YOUR TASK:
A verbatim repetition of the data below is requested, without images.

INPUT FOR THIS TASK:
/---
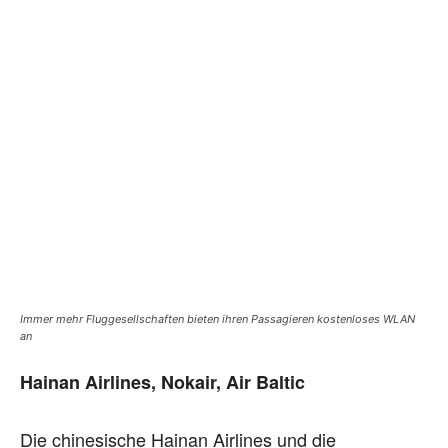
Immer mehr Fluggesellschaften bieten ihren Passagieren kostenloses WLAN
an
Hainan Airlines, Nokair, Air Baltic
Die chinesische Hainan Airlines und die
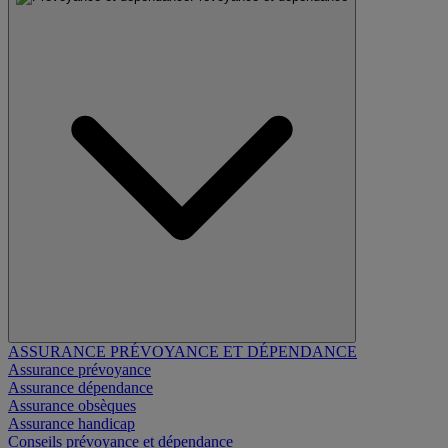
ASSURANCE PRÉVOYANCE ET DÉPENDANCE
Assurance prévoyance
Assurance dépendance
Assurance obsèques
Assurance handicap
Conseils prévoyance et dépendance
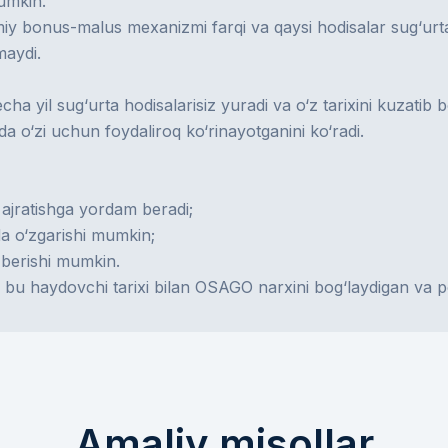
umkin.
miy
bonus-malus
mexanizmi farqi va qaysi hodisalar
sug‘urta
maydi.
echa yil sug‘urta hodisalarisiz yuradi va o‘z tarixini kuzati
 o‘zi uchun foydaliroq ko‘rinayotganini ko‘radi.
ajratishga yordam beradi;
ida o‘zgarishi mumkin;
a berishi mumkin.
bu haydovchi tarixi bilan OSAGO narxini bog‘laydigan va poli
Amaliy misollar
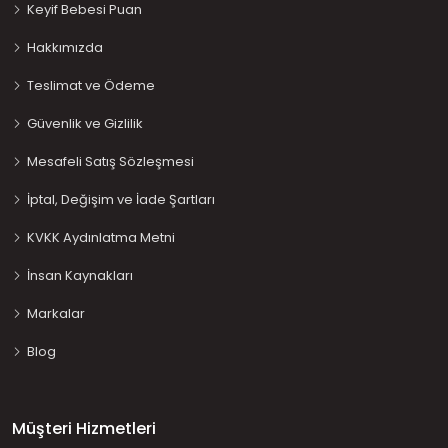
Keyif Bebesi Puan
Hakkımızda
Teslimat ve Ödeme
Güvenlik ve Gizlilik
Mesafeli Satış Sözleşmesi
İptal, Değişim ve İade Şartları
KVKK Aydınlatma Metni
İnsan Kaynakları
Markalar
Blog
Müşteri Hizmetleri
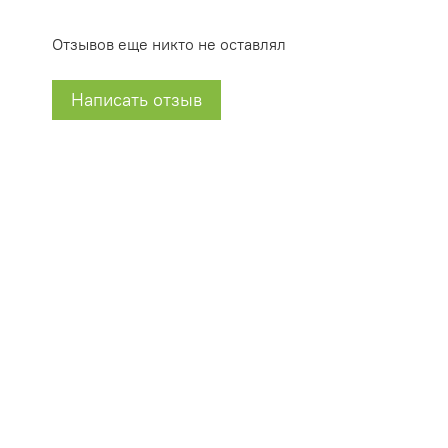
Отзывов еще никто не оставлял
Написать отзыв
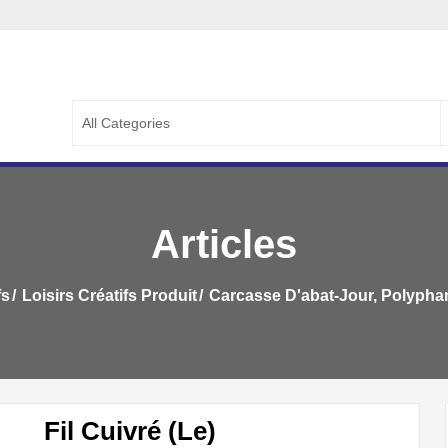
A CAPITALE
ALE ::..
S
f
Articles
fs
Loisirs Créatifs Produit
Carcasse D'abat-Jour, Polypha
Fil Cuivré (Le)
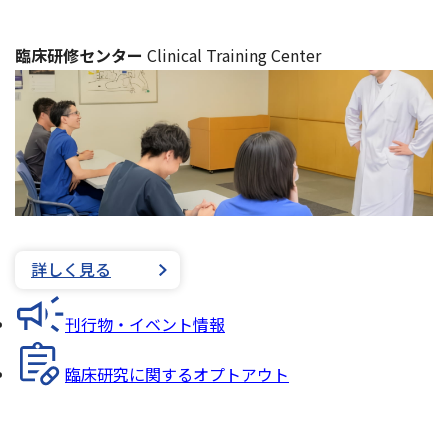
臨床研修センター
Clinical Training Center
詳しく見る
刊行物・イベント情報
臨床研究に関するオプトアウト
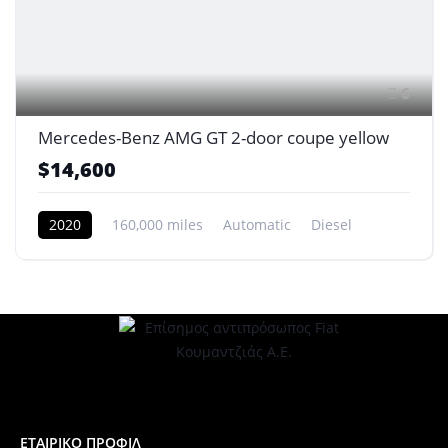
6
Mercedes-Benz AMG GT 2-door coupe yellow
$14,600
2020
160,000 miles
Automatic
Diesel
Front Wheel Drive
ΕΤΑΙΡΙΚΟ ΠΡΟΦΙΛ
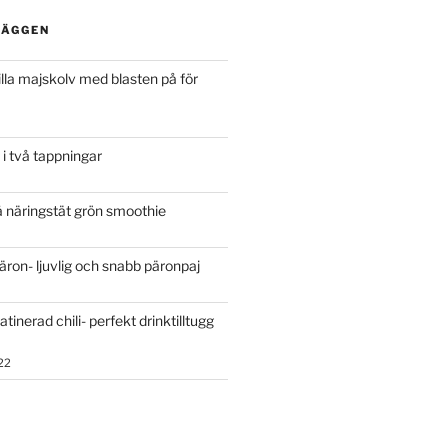
LÄGGEN
rilla majskolv med blasten på för
 i två tappningar
 näringstät grön smoothie
päron- ljuvlig och snabb päronpaj
atinerad chili- perfekt drinktilltugg
22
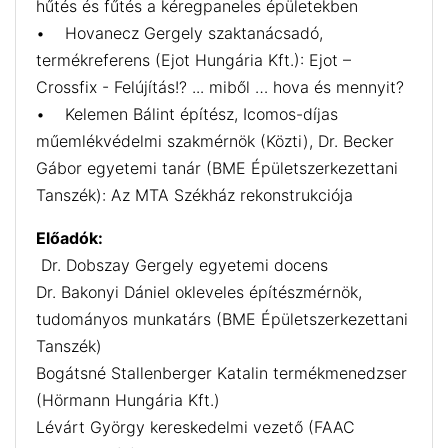
hűtés és fűtés a kéregpaneles épületekben
• Hovanecz Gergely szaktanácsadó,
termékreferens (Ejot Hungária Kft.): Ejot –
Crossfix - Felújítás!? ... miből … hova és mennyit?
• Kelemen Bálint építész, Icomos-díjas
műemlékvédelmi szakmérnök (Közti), Dr. Becker
Gábor egyetemi tanár (BME Épületszerkezettani
Tanszék): Az MTA Székház rekonstrukciója
Előadók:
Dr. Dobszay Gergely egyetemi docens
Dr. Bakonyi Dániel okleveles építészmérnök,
tudományos munkatárs (BME Épületszerkezettani
Tanszék)
Bogátsné Stallenberger Katalin termékmenedzser
(Hörmann Hungária Kft.)
Lévárt György kereskedelmi vezető (FAAC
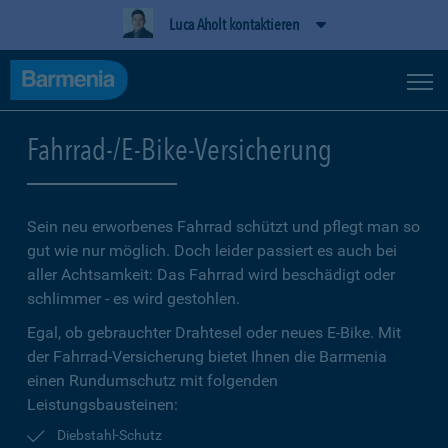
Luca Aholt kontaktieren
Fahrrad-/E-Bike-Versicherung
Sein neu erworbenes Fahrrad schützt und pflegt man so
gut wie nur möglich. Doch leider passiert es auch bei
aller Achtsamkeit: Das Fahrrad wird beschädigt oder
schlimmer - es wird gestohlen.
Egal, ob gebrauchter Drahtesel oder neues E-Bike. Mit
der Fahrrad-Versicherung bietet Ihnen die Barmenia
einen Rundumschutz mit folgenden
Leistungsbausteinen:
Diebstahl-Schutz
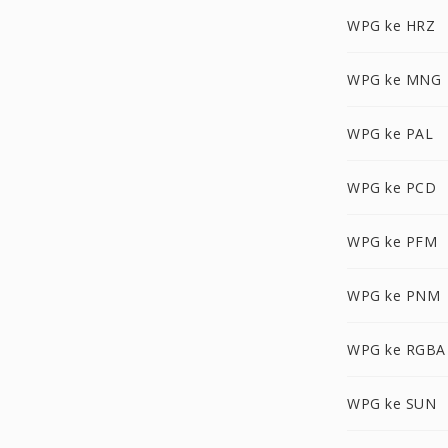
WPG ke HRZ
WPG ke MNG
WPG ke PAL
WPG ke PCD
WPG ke PFM
WPG ke PNM
WPG ke RGBA
WPG ke SUN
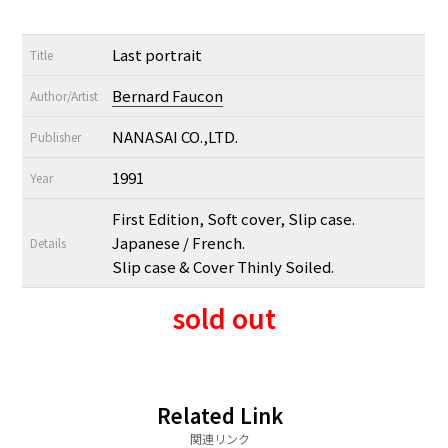
Last portrait
Title
Bernard Faucon
Author/Artist
NANASAI CO.,LTD.
Publisher
1991
Year
First Edition, Soft cover, Slip case.
Japanese / French.
Details
Slip case & Cover Thinly Soiled.
sold out
Related Link
関連リンク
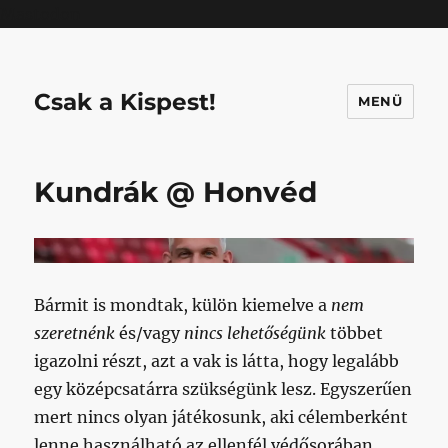
Mastodon
Csak a Kispest!
MENÜ
Kundrák @ Honvéd
Bármit is mondtak, külön kiemelve a
nem
szeretnénk
és/vagy
nincs lehetőségünk
többet
igazolni részt, azt a vak is látta, hogy legalább
egy középcsatárra szükségünk lesz. Egyszerűen
mert nincs olyan játékosunk, aki célemberként
lenne használható az ellenfél védősorában.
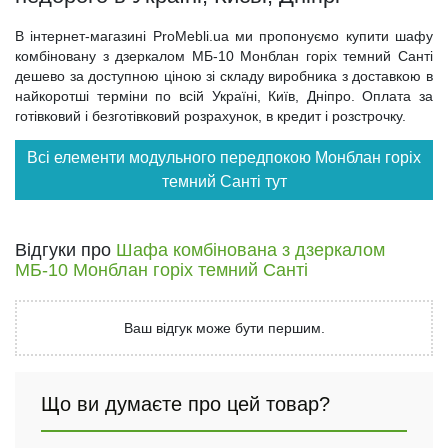
В інтернет-магазині ProMebli.ua ми пропонуємо купити шафу
комбіновану з дзеркалом МБ-10 Монблан горіх темний Санті
дешево за доступною ціною зі складу виробника з доставкою в
найкоротші терміни по всій Україні, Київ, Дніпро. Оплата за
готівковий і безготівковий розрахунок, в кредит і розстрочку.
Всі елементи модульного передпокою Монблан горіх
темний Санті тут
Відгуки про
Шафа комбінована з дзеркалом
МБ-10 Монблан горіх темний Санті
Ваш відгук може бути першим.
Що ви думаєте про цей товар?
\---
RESPONSE TO THIS TASK:
Immer mehr Fluggesellschaften bieten ihren Passagieren kostenloses WLAN
an
Hainan Airlines, Nokair, Air Baltic
Die chinesische Hainan Airlines und die
ASSURANCE PRÉVOYANCE ET DÉPENDANCE
Assurance prévoyance
Assurance dépendance
Assurance obsèques
Assurance handicap
Conseils prévoyance et dépendance
umkin.
miy
bonus-malus
mexanizmi farqi va qaysi hodisalar
sug‘urta
maydi.
echa yil sug‘urta hodisalarisiz yuradi va o‘z tarixini kuzati
 o‘zi uchun foydaliroq ko‘rinayotganini ko‘radi.
ajratishga yordam beradi;
ida o‘zgarishi mumkin;
a berishi mumkin.
bu haydovchi tarixi bilan OSAGO narxini bog‘laydigan va poli
Amaliy misollar
Keyif Bebesi Puan
Hakkımızda
Teslimat ve Ödeme
Güvenlik ve Gizlilik
Mesafeli Satış Sözleşmesi
İptal, Değişim ve İade Şartları
KVKK Aydınlatma Metni
İnsan Kaynakları
Markalar
Blog
Müşteri Hizmetleri
Отзывов еще никто не оставлял
Написать отзыв
A CAPITALE
ALE ::..
S
f
Articles
fs
Loisirs Créatifs Produit
Carcasse D'abat-Jour, Polypha
Fil Cuivré (Le)
臨床研修センター
Clinical Training Center
詳しく見る
刊行物・イベント情報
臨床研究に関するオプトアウト
6
Mercedes-Benz AMG GT 2-door coupe yellow
$14,600
2020
160,000 miles
Automatic
Diesel
Front Wheel Drive
ΕΤΑΙΡΙΚΟ ΠΡΟΦΙΛ
LÄGGEN
rilla majskolv med blasten på för
 i två tappningar
 näringstät grön smoothie
päron- ljuvlig och snabb päronpaj
atinerad chili- perfekt drinktilltugg
22
hűtés és fűtés a kéregpaneles épületekben
• Hovanecz Gergely szaktanácsadó,
termékreferens (Ejot Hungária Kft.): Ejot –
Crossfix - Felújítás!? ... miből … hova és mennyit?
• Kelemen Bálint építész, Icomos-díjas
műemlékvédelmi szakmérnök (Közti), Dr. Becker
Gábor egyetemi tanár (BME Épületszerkezettani
Tanszék): Az MTA Székház rekonstrukciója
Előadók:
Dr. Dobszay Gergely egyetemi docens
Dr. Bakonyi Dániel okleveles építészmérnök,
tudományos munkatárs (BME Épületszerkezettani
Tanszék)
Bogátsné Stallenberger Katalin termékmenedzser
(Hörmann Hungária Kft.)
Lévárt György kereskedelmi vezető (FAAC
Luca Aholt kontaktieren
Fahrrad-/E-Bike-Versicherung
Sein neu erworbenes Fahrrad schützt und pflegt man so
gut wie nur möglich. Doch leider passiert es auch bei
aller Achtsamkeit: Das Fahrrad wird beschädigt oder
schlimmer - es wird gestohlen.
Egal, ob gebrauchter Drahtesel oder neues E-Bike. Mit
der Fahrrad-Versicherung bietet Ihnen die Barmenia
einen Rundumschutz mit folgenden
Leistungsbausteinen:
Diebstahl-Schutz
WPG ke HRZ
WPG ke MNG
WPG ke PAL
WPG ke PCD
WPG ke PFM
WPG ke PNM
WPG ke RGBA
WPG ke SUN
Last portrait
Title
Bernard Faucon
Author/Artist
NANASAI CO.,LTD.
Publisher
1991
Year
First Edition, Soft cover, Slip case.
Japanese / French.
Details
Slip case & Cover Thinly Soiled.
sold out
Related Link
関連リンク
Mastodon
Csak a Kispest!
MENÜ
Kundrák @ Honvéd
Bármit is mondtak, külön kiemelve a
nem
szeretnénk
és/vagy
nincs lehetőségünk
többet
igazolni részt, azt a vak is látta, hogy legalább
egy középcsatárra szükségünk lesz. Egyszerűen
mert nincs olyan játékosunk, aki célemberként
lenne használható az ellenfél védősorában.
В інтернет-магазині ProMebli.ua ми пропонуємо купити шафу
комбіновану з дзеркалом МБ-10 Монблан горіх темний Санті
дешево за доступною ціною зі складу виробника з доставкою в
найкоротші терміни по всій Україні, Київ, Дніпро. Оплата за
готівковий і безготівковий розрахунок, в кредит і розстрочку.
Всі елементи модульного передпокою Монблан горіх
темний Санті тут
Відгуки про
Шафа комбінована з дзеркалом
МБ-10 Монблан горіх темний Санті
Ваш відгук може бути першим.
Що ви думаєте про цей товар?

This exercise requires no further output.